O dever e o esperar na desperfeita simetria e em sua angústia de não pertencer.

Maysa Sales

domingo, 29 de julho de 2012

Experimente me amar

Pode invadir ou chegar com delicadeza, mas não tão devagar que me faça dormir. Não grite comigo, tenho o péssimo hábito de revidar. Acordo pela manhã com ótimo humor mas ... permita que eu escove os dentes primeiro. Toque muito em mim, principalmente nos cabelos e minta sobre minha nocauteante beleza. Tenho vida própria, me faça sentir saudades, conte algumas coisas que me façam rir, mas não conte piadas e nem seja preconceituoso, não perca tempo, cultivando este tipo de herança de seus pais. Viaje antes de me conhecer, sofra antes de mim para reconhecer-me um porto, um albergue da juventude. Eu saio em conta, você não gastará muito comigo. Acredite nas verdades que digo e também nas mentiras, elas serão raras e sempre por uma boa causa. Respeite meu choro, me deixe sozinha, só volte quando eu chamar e, não me obedeça sempre que eu também gosto de ser contrariada. ( Então fique comigo quando eu chorar, combinado?). Seja mais forte que eu e menos altruísta! Não se vista tão bem... gosto de camisa para fora da calça, gosto de braços, gosto de pernas e muito de pescoço. Reverenciarei tudo em você que estiver a meu gosto: boca, cabelos, os pelos do peito e um joelho esfolado, você tem que se esfolar as vezes, mesmo na sua idade. Leia, escolha seus próprios livros, releia-os. Odeie a vida doméstica e os agitos noturnos. Seja um pouco caseiro e um pouco da vida, não de boate que isto é coisa de gente triste. Não seja escravo da televisão, nem xiita contra. Nem escravo meu, nem filho meu, nem meu pai. Escolha um papel para você que ainda não tenha sido preenchido e o invente muitas vezes.

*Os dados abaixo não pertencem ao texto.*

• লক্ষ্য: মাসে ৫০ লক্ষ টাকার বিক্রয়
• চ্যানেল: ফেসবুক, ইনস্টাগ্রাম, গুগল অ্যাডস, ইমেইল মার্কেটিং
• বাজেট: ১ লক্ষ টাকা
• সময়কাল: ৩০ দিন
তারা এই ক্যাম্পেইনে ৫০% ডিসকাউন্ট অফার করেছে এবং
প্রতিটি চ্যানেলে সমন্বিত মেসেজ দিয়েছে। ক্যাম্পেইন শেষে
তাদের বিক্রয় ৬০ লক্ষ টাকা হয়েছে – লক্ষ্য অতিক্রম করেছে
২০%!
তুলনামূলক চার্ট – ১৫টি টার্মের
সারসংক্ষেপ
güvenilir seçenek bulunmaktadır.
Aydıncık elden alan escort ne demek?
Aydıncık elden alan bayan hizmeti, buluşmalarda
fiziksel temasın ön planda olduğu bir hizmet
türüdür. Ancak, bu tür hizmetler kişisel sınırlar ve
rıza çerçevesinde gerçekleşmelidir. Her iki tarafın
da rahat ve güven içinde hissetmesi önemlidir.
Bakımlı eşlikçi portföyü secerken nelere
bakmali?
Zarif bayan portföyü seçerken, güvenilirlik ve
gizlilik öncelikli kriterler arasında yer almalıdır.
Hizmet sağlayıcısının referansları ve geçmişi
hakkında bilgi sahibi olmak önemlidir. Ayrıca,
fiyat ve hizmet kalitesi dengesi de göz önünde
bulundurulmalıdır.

Me enlouqueça uma vez por mês mas, me faça uma louca boa, uma louca que ache graça em tudo que rime com louca: loba, boba, rouca, boca ... Goste de música e de sexo. goste de um esporte não muito banal. Não invente de querer muitos filhos, me carregar pra a missa, apresentar sua familia... isso a gente vê depois ... se calhar ... Deixa eu dirigir o seu carro, que você adora. Quero ver você nervoso, inquieto, olhe para outras mulheres, tenha amigos e digam muitas bobagens juntos. Não me conte seus segredos ... me faça massagem nas costas. Não fume, beba, chore, eleja algumas contravenções. Me rapte! Se nada disso funcionar ... experimente me amar!

Martha Medeiros

sábado, 28 de julho de 2012

É preciso parar

"Estou com saudade de mim. Andou pouco recolhida, atendendo demais ao telefone,escrevo depressa, vivo depressa.Onde está eu? Preciso fazer um retiro espiritual e econtrar-me enfim - enfim, mas que medo - de mim mesma"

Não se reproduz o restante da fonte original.